The state acquired the parcels at little or no cost.
“But they still have a cumulative value of $2 million,” said Michael DiResto, the division’s assistant commissioner of policy and communications.
That the state is selling land to itself for use as wildlife management areas and refuges is unprecedented in recent memory, LDWF attorney Cole Garrett said.
“It hasn’t happened in the three years I’ve been here,” he says, adding that “no one else I’ve spoken with can recall it happening before.”
When asked to identify similar land deals dating back farther, the Division of Administration was unable to provide any information.
The state routinely transfers property to governmental entities at no cost.

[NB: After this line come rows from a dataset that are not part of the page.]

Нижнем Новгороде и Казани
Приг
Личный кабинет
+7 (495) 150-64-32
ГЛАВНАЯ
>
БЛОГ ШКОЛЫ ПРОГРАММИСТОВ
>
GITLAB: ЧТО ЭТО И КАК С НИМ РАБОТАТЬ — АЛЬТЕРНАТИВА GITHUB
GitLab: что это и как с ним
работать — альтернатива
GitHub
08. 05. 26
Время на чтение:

In the current legislative session, four bills would transfer land from the state to the cities of Pineville and Ruston, as well as Lafourche, Orleans and St. Martin parishes. In Lafourche, the land would be used for a public boat launch.
DiResto said the administration is “simply using diligence in managing state resources, using vacant land parcels owned by the Office of State Lands that are adjacent to wildlife management areas or refuges and incorporating them into Wildlife and Fisheries’ management areas to provide recreational opportunities.”
How much anglers and others would actually use those lands is another matter. According to information and documents released by the Division of Administration for this story, the properties include former lakes that are now dry beds, lands that reverted from federal to state ownership and one tract that is a batture or elevated riverbed.
LDWF Secretary Robert Barham said his team is always looking for add-ons, and that various terrains are needed to accommodate everyone from campers and hikers to bird watchers and nature photographers.
“To that end, we have been working with State Lands to identify properties that could be incorporated as WMA properties, and will continue to do so,” Barham said.
Taking $2 million from the Conservation Fund to help Jindal balance his proposed budget is also problematic. The fund is already under attack on another front.
The administration wants to pull $20.6 million out of the Artificial Reef Development Fund — to which the oil and gas industry contributes — that helps create underwater habitats using decommissioned drilling rigs.
Jindal already has taken $45 million from the reef fund since the 2009-10 fiscal year.
Members of the Louisiana Wildlife and Fisheries Commission, all appointed by the governor, are close to filing a lawsuit over the matter. They argue the money should be used as intended, not how the governor sees fit.
“The (rigs-to-reefs) donations are made to the Conservation Fund, which is constitutionally protected,” Louisiana Wildlife Federation Executive Director Rebecca Triche said.